AR and AI continue to converge. This includes everything from “generative AR” in creative workflows to AI’s user-facing role in smart glasses, such as Ray-Ban Metas. The latter involves multimodal AI to “see” one’s surroundings and return audible intelligence.
Google is working on something similar with visual search. The idea is that the smartphone camera – or smart glasses eventually – can contextualize the world around you. This happens through a combination of computer vision and object recognition, which is in turn powered by AI.
Google is in prime position to do this as the world’s search engine for the past 25 years. Through that, it’s built a knowledge graph that’s essentially the best AI training set you could ask for. For example, Google Images provides the training data that lets Google Lens recognize objects.
Similarly, Street View provides the training data for object recognition and device localization in Google’s AR navigation efforts. The device can see and understand where it is before AR can do its thing, such as tell you information about storefronts or display 3D wayfinding arrows.
AI Arms Race
With that backdrop, Google’s continued convergence of AR and AI took a step forward recently with AI Mode. For those unfamiliar, this brings Google into the realm of AI assistants like ChatGPT, including natural language and query strings that remember and build on previous questions.
This has several implications for Google’s evolution as a company and how it has to disrupt itself to stay competitive in the AI arms race. But saving that broader story for another day, we’ll focus here on AI mode’s latest update – its integration with images and visual content.

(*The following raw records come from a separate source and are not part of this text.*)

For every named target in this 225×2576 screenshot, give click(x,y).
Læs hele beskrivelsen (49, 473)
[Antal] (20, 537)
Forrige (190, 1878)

Specifically, Google is combining AI Mode with multimodal search – it’s longstanding play around searching across media formats like text, images, and video. Specifically, you can launch a search using an image, then use text to refine the search and zero in on what you want.
For example, using Google Lens you can capture an image of a jacket that you see someone wearing on the street. You can then launch a product search and type to refine (think: “the same jacket in red”). It’s all about increasing the surface area of search to as many inputs as possible.
Now, bringing AI Mode into the mix, you can do the same thing but with all of the natural language enhancements and multi-part questions that the feature is known for. So with the same jacket example, you can continue asking questions until you zero in on the right item.
Force Multiplier
Going under the hood, Google accomplishes this using a technique called “query fan-out.” This relies on object recognition that Google has developed through years of knowledge graph training and image search. This lets it understand images and their elements holistically and contextually.
Google provides the example of a bookshelf. Using Google Lens, you can capture an image of a row of books then ask, “If I enjoyed these, what are some similar books that are highly rated?” You could then follow up to say, “I’m looking for a quick read… what book should I buy next?”
The non-AI-Mode comparison is what you’ve likely done historically – start over with new searches after each one. This method was sometimes successful in zeroing in on a given need. But AI Mode makes it more cohesive and progressive, remembering past questions as it goes.
As all the examples above suggest – books, jackets, etc.,– user intent for visually-driven AI Mode will be commercial in nature. Outcomes include e-commerce or nearby/IRL impulse shopping. That boosts monetization potential for all the above… and thus Google’s motivations.
Coming full circle, AI mode is a big deal for Google. And visual/multimodal search is likewise a key endeavor, with strong ties to AR. Put them together, and it’s one of the places that AI will be a force multiplier for AR. And based on AI’s pace of advancement, it will be a moving target.